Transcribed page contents
_ _ _ _ _

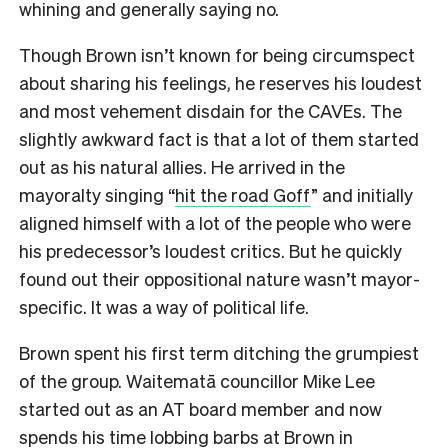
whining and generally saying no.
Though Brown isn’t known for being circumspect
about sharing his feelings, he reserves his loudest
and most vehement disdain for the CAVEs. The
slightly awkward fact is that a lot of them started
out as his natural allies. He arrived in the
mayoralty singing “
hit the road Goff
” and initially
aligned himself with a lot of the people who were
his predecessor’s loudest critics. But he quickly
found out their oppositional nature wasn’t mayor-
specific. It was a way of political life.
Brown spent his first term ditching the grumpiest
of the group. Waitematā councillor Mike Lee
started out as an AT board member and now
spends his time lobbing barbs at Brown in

_ _ _ _ _

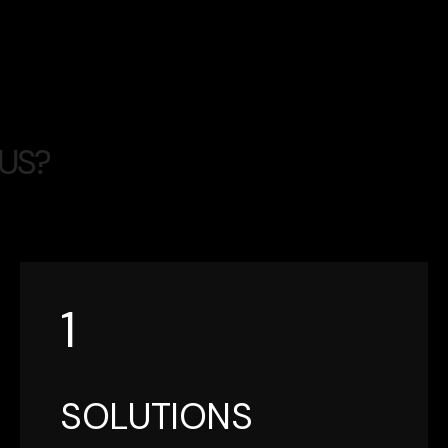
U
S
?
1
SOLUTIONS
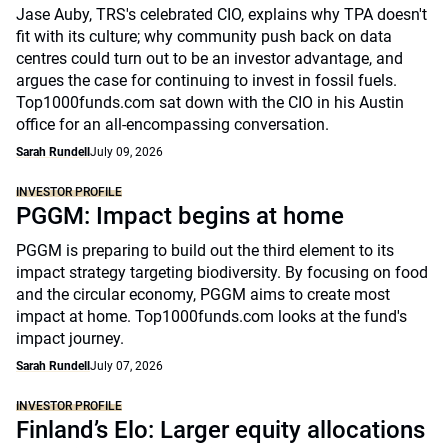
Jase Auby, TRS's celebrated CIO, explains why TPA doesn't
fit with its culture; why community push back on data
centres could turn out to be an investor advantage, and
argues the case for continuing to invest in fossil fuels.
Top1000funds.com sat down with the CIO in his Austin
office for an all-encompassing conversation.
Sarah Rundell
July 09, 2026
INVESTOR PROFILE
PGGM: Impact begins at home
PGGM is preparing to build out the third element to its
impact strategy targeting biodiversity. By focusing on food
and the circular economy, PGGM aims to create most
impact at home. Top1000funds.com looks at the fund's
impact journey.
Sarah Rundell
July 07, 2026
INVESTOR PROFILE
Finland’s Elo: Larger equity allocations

_ _ _ _ _

• **What you are asked to do**
The answer must be every line from the records above that contains the word "most", copied in full.

• **Answer to this problem**
and most vehement disdain for the CAVEs. The
and the circular economy, PGGM aims to create most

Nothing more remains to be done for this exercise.